Tesla, General Motors Could Benefit Greatly From New GREEN Act
The federal tax credit for electrified vehicles was the U.S. government's way of giving consumers a helping hand to purchase a green vehicle. While the requirements ensured that only a small percent of the population actually met the requirements to get the full $7,500 federal tax credit, it certainly helped automakers sell electric cars.
Major Changes Are Coming
Tesla was the first automaker to hit the 200,000-vehicle cap, crossing the threshold in 2018, which set the decrease in the amount of the federal tax credit in motion. For consumers that took delivery of a Tesla after December 31, 2019, they weren't eligible for any amount of the federal tax credit. General Motors was the second automaker to cross the threshold, leaving shoppers to foot the entire bill without any help from the government for buyers that purchased a vehicle after March 31, 2020.

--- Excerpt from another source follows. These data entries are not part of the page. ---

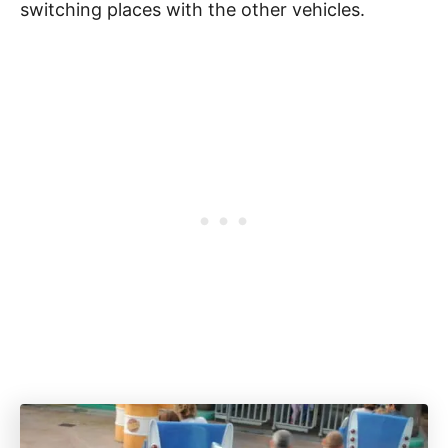
switching places with the other vehicles.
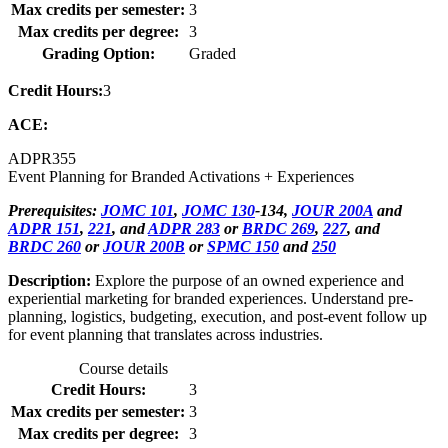
Max credits per semester:
3
Max credits per degree:
3
Grading Option:
Graded
Credit Hours:
3
ACE:
ADPR
355
Event Planning for Branded Activations + Experiences
Prerequisites:
JOMC 101
,
JOMC 130
-134,
JOUR 200A
and
ADPR 151
,
221
, and
ADPR 283
or
BRDC 269
,
227
, and
BRDC 260
or
JOUR 200B
or
SPMC 150
and
250
Description:
Explore the purpose of an owned experience and
experiential marketing for branded experiences. Understand pre-
planning, logistics, budgeting, execution, and post-event follow up
for event planning that translates across industries.
Course details
Credit Hours:
3
Max credits per semester:
3
Max credits per degree:
3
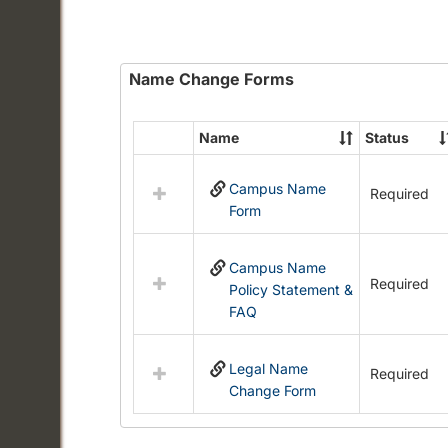
Name Change Forms
Name
Status
Select
all
Campus Name
resources
Required
Form
in
Name
Change
Campus Name
Forms
Required
Policy Statement &
FAQ
Legal Name
Required
Change Form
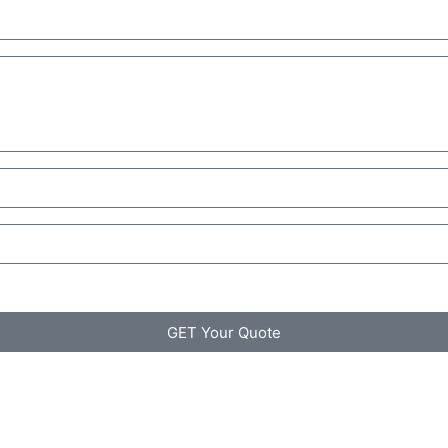
GET Your Quote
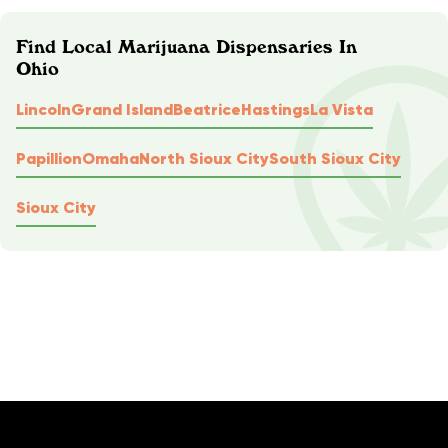
Find Local Marijuana Dispensaries In
Ohio
Lincoln
Grand Island
Beatrice
Hastings
La Vista
Papillion
Omaha
North Sioux City
South Sioux City
Sioux City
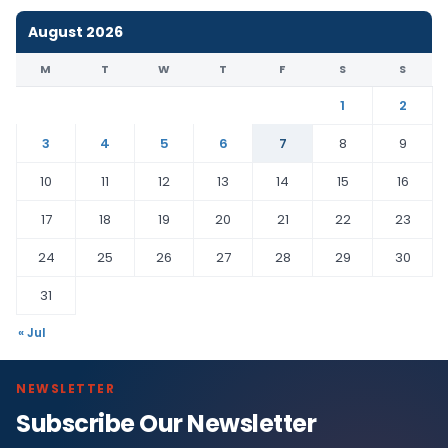
August 2026
M
T
W
T
F
S
S
1
2
3
4
5
6
7
8
9
10
11
12
13
14
15
16
17
18
19
20
21
22
23
24
25
26
27
28
29
30
31
« Jul
NEWSLETTER
Subscribe Our Newsletter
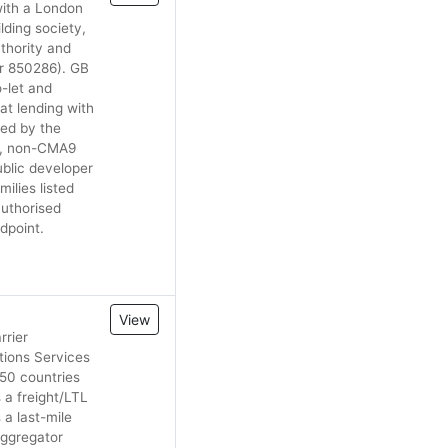
with a London
lding society,
uthority and
er 850286). GB
-let and
at lending with
ted by the
ll, non-CMA9
blic developer
ilies listed
authorised
dpoint.
View
rrier
tions Services
 50 countries
 a freight/LTL
 a last-mile
aggregator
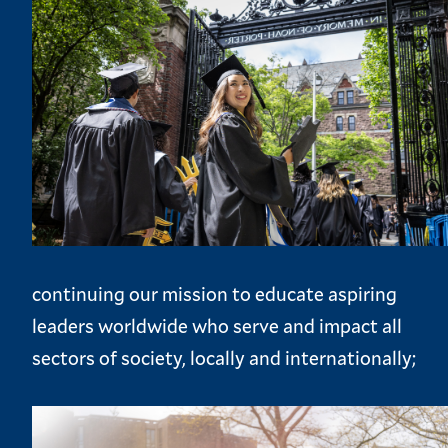
continuing our mission to educate aspiring
leaders worldwide who serve and impact all
sectors of society, locally and internationally;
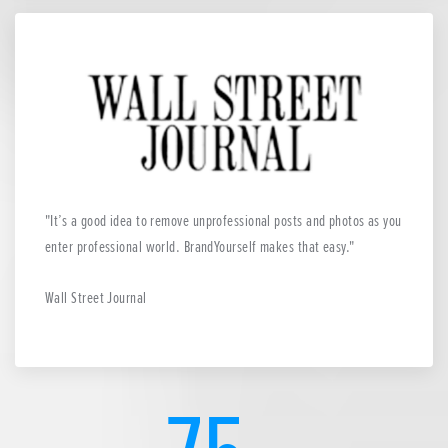
It’s a good idea to remove unprofessional posts and photos as you
enter professional world. BrandYourself makes that easy.
Wall Street Journal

Ever since these automakers ran out of federal tax credits, lobbyists have pushed Congress to extend the federal tax credit program for electric vehicles to further help the adoption of electrified cars in the country. One of the few things that gained a little bit of traction was the Growing Renewable Energy and Efficiency Now (GREEN) Act that was introduced by Democratic Representatives Mike Thompson of California and Chairman of the House Ways and Means Committee Richard Neal of Massachusetts. While pushes in Congress have come up short, the GREEN Act is now gaining traction again.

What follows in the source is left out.